22/01/2011
di redazione
Si riaprono le polemiche sul pedaggio del Grande Raccordo Anulare, dopo che il presidente dell’Anas Pietro Ciucci ha affermato ieri che dal primo maggio anche il G.R.A. sarà a pagamento. Il presidente della Provincia di Roma, Nicola Zingaretti, ha annunciato un ricorso al Tar contro quello che ha definito “un iniquo balzello” e anche il sindaco di Roma Gianni Alemanno ha aderito alla proposta. Per il consigliere provinciale Pd Emiliano Minnucci “questo Governo che avrebbe dovuto tagliare le tasse, le sta continuamente aumentando. Ospedali chiusi, drastica riduzione delle risorse.
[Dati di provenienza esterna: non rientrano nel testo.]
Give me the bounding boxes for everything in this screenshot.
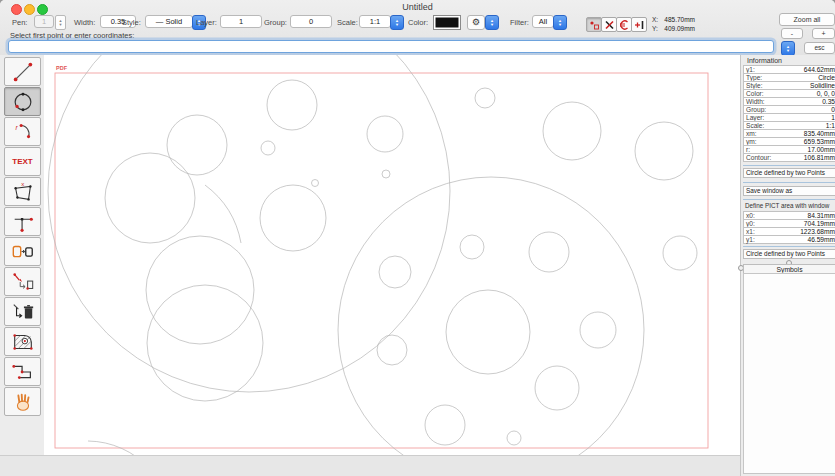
pen-label: Pen:	[12, 18, 27, 27]
drawn-circle[interactable]	[147, 285, 263, 401]
layer-label: Layer:	[196, 18, 217, 27]
drawn-circle[interactable]	[379, 256, 411, 288]
arc-tool-icon: r	[8, 120, 38, 144]
coord-x-value: 485.70mm	[655, 16, 695, 23]
zoom-in-button[interactable]: +	[812, 28, 835, 39]
filter-dropdown-icon[interactable]: ▲▼	[553, 15, 567, 30]
drawn-circle[interactable]	[261, 141, 275, 155]
pict-row: y1:46.59mm	[743, 235, 835, 244]
quadrilateral-tool-icon: x	[8, 180, 38, 204]
pict-area-title: Define PICT area with window	[745, 202, 829, 209]
snap-perpendicular-icon	[634, 20, 645, 30]
hatch-tool-icon	[8, 330, 38, 354]
window-bottom-edge	[0, 455, 740, 476]
drawn-circle[interactable]	[446, 290, 530, 374]
tool-pan-button[interactable]	[4, 387, 41, 416]
snap-center-button[interactable]	[616, 17, 632, 32]
pen-stepper[interactable]: ▲▼	[55, 15, 66, 30]
prompt-label: Select first point or enter coordinates:	[10, 31, 134, 40]
circle-two-points-button-2[interactable]: Circle defined by two Points	[743, 249, 835, 259]
drawn-circle[interactable]	[543, 102, 601, 160]
tool-duplicate-button[interactable]	[4, 237, 41, 266]
perpendicular-tool-icon	[8, 210, 38, 234]
esc-button[interactable]: esc	[804, 42, 835, 54]
panel-divider	[743, 246, 835, 247]
save-window-as-button[interactable]: Save window as	[743, 186, 835, 196]
titlebar[interactable]: Untitled	[0, 0, 835, 14]
tool-hatch-button[interactable]	[4, 327, 41, 356]
drawn-circle[interactable]	[507, 431, 521, 445]
snap-cross-button[interactable]	[601, 17, 617, 32]
snap-cross-icon	[604, 20, 615, 30]
drawn-circle[interactable]	[377, 335, 407, 365]
pen-field[interactable]: 1	[34, 15, 54, 28]
svg-text:x: x	[21, 180, 24, 186]
color-swatch[interactable]	[433, 15, 461, 30]
zoom-out-button[interactable]: -	[781, 28, 803, 39]
layer-field[interactable]: 1	[220, 15, 262, 28]
symbols-list[interactable]	[743, 273, 835, 474]
tool-edit-points-button[interactable]	[4, 267, 41, 296]
scale-dropdown-icon[interactable]: ▲▼	[390, 15, 404, 30]
tool-line-button[interactable]	[4, 57, 41, 86]
drawn-circle[interactable]	[529, 232, 569, 272]
tool-arc-button[interactable]: r	[4, 117, 41, 146]
settings-dropdown-icon[interactable]: ▲▼	[485, 15, 499, 30]
duplicate-tool-icon	[8, 240, 38, 264]
drawn-circle[interactable]	[260, 185, 326, 251]
drawn-circle[interactable]	[460, 235, 484, 259]
tool-text-button[interactable]: TEXT	[4, 147, 41, 176]
drawn-circle[interactable]	[146, 236, 254, 344]
panel-divider	[743, 182, 835, 183]
snap-center-icon	[619, 20, 630, 30]
filter-select[interactable]: All	[532, 15, 554, 28]
width-label: Width:	[74, 18, 95, 27]
style-select[interactable]: — Solid	[145, 15, 193, 28]
drawn-circle[interactable]	[580, 312, 616, 348]
tool-perpendicular-button[interactable]	[4, 207, 41, 236]
scale-select[interactable]: 1:1	[359, 15, 391, 28]
tool-polyline-button[interactable]	[4, 357, 41, 386]
drawn-circle[interactable]	[475, 88, 495, 108]
canvas-drawing[interactable]: PDF	[44, 55, 740, 455]
info-row: Contour:106.81mm	[743, 153, 835, 162]
drawn-circle[interactable]	[425, 405, 465, 445]
group-field[interactable]: 0	[290, 15, 332, 28]
tool-palette: r TEXT x	[0, 55, 45, 476]
input-history-stepper[interactable]: ▲▼	[781, 41, 795, 56]
drawn-circle[interactable]	[312, 180, 319, 187]
filter-label: Filter:	[510, 18, 529, 27]
snap-perpendicular-button[interactable]	[631, 17, 647, 32]
settings-gear-button[interactable]: ⚙	[467, 15, 485, 30]
drawn-circle[interactable]	[635, 122, 693, 180]
tool-delete-button[interactable]	[4, 297, 41, 326]
color-label: Color:	[408, 18, 428, 27]
drawn-circle[interactable]	[663, 236, 697, 270]
command-input[interactable]	[8, 40, 774, 53]
drawn-circle[interactable]	[167, 115, 227, 175]
drawn-circle[interactable]	[48, 55, 450, 392]
text-tool-icon: TEXT	[12, 157, 32, 166]
circle-tool-icon	[8, 90, 38, 114]
coord-y-value: 409.09mm	[655, 25, 695, 32]
drawn-circle[interactable]	[267, 80, 317, 130]
tool-quadrilateral-button[interactable]: x	[4, 177, 41, 206]
tool-circle-button[interactable]	[4, 87, 41, 116]
circle-two-points-button[interactable]: Circle defined by two Points	[743, 168, 835, 178]
svg-text:r: r	[15, 124, 18, 131]
pan-hand-icon	[8, 390, 38, 414]
snap-point-button[interactable]	[586, 17, 602, 32]
drawn-circle[interactable]	[382, 170, 390, 178]
info-panel: Information y1:644.62mm Type:Circle Styl…	[740, 55, 835, 476]
drawn-arc[interactable]	[205, 185, 241, 243]
drawn-circle[interactable]	[338, 177, 644, 455]
drawn-circle[interactable]	[105, 153, 195, 243]
drawing-canvas[interactable]: PDF	[44, 55, 740, 455]
style-label: Style:	[122, 18, 141, 27]
zoom-all-button[interactable]: Zoom all	[779, 13, 835, 26]
edit-points-tool-icon	[8, 270, 38, 294]
drawn-circle[interactable]	[535, 366, 579, 410]
panel-divider	[743, 199, 835, 200]
drawn-shapes[interactable]	[48, 55, 697, 455]
drawn-circle[interactable]	[367, 116, 403, 152]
Ora si torna a parlare di pedaggi sul Gra, un’ipotesi contro la quale ci mobiliteremo con tutte le forze e i mezzi possibili, con un nuovo ricorso se neccessario, come annunciato dal presidente Zingaretti”. “E’ chiaro ormai – prosegue Minnucci – che con la destra e per compiacere la Lega, a pagare saranno sempre e soltanto i cittadini del territorio, con un sindaco di Roma specializzato in annunci ma poco ferrato in coerenza e concretezza. La scorsa volta, sui pedaggi Alemanno aveva infatti promesso di fare fuoco e fiamme ma poi se n’era rimasto zitto a guardare. Apprezziamo che oggi abbia invece aderito subito al ricorso al Tar annunciato dalla Provincia di Roma, una scelta di buon senso che deve vedere tutte le istituzioni unite”. Sulla questione, dopo le proteste degli amministratori di Roma e del Lazio, è intervenuto anche il ministro dei Trasporti Altero Matteoli che ha precisato la portata del provvedimento, contenuto in un Dpcm (Decreto del presidente del consiglio dei ministri) che tra l’altro non è stato ancora licenziato dal Governo. Secondo Matteoli il GRA sarà a pedaggio ma senza aggravi per i pendolari e nemmeno per chi usa il raccordo per spostarsi nell’ambito cittadino.